Data items:
──────────

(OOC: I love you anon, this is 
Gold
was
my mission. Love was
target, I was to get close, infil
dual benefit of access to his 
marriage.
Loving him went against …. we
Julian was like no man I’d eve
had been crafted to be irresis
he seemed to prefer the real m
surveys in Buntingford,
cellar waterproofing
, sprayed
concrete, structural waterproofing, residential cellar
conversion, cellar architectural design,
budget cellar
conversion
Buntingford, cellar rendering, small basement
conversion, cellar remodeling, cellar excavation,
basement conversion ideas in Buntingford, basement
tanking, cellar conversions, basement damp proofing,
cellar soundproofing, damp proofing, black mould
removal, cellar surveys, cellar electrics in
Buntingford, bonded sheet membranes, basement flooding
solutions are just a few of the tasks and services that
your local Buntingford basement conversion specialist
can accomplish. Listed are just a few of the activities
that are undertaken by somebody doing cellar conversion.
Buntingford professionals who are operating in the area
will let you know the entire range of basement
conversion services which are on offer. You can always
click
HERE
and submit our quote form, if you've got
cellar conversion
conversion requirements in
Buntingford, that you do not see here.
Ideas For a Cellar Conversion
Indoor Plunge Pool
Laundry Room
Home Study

──────────

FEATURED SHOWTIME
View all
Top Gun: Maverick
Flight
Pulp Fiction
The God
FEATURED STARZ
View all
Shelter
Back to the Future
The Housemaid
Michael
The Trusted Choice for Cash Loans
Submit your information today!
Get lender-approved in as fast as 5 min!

──────────

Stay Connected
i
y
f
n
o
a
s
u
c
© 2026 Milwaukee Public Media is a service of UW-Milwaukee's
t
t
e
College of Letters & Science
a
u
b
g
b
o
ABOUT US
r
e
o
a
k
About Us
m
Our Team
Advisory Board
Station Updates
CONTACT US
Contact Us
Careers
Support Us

──────────

### Work instruction
Within the data above, the span starting at the line containing "had been crafted to be irresis" and ending at the line containing "Buntingford, cellar rendering, small basement" is to be retyped exactly, with no other lines.

### Solution to this exercise
had been crafted to be irresis
he seemed to prefer the real m
surveys in Buntingford,
cellar waterproofing
, sprayed
concrete, structural waterproofing, residential cellar
conversion, cellar architectural design,
budget cellar
conversion
Buntingford, cellar rendering, small basement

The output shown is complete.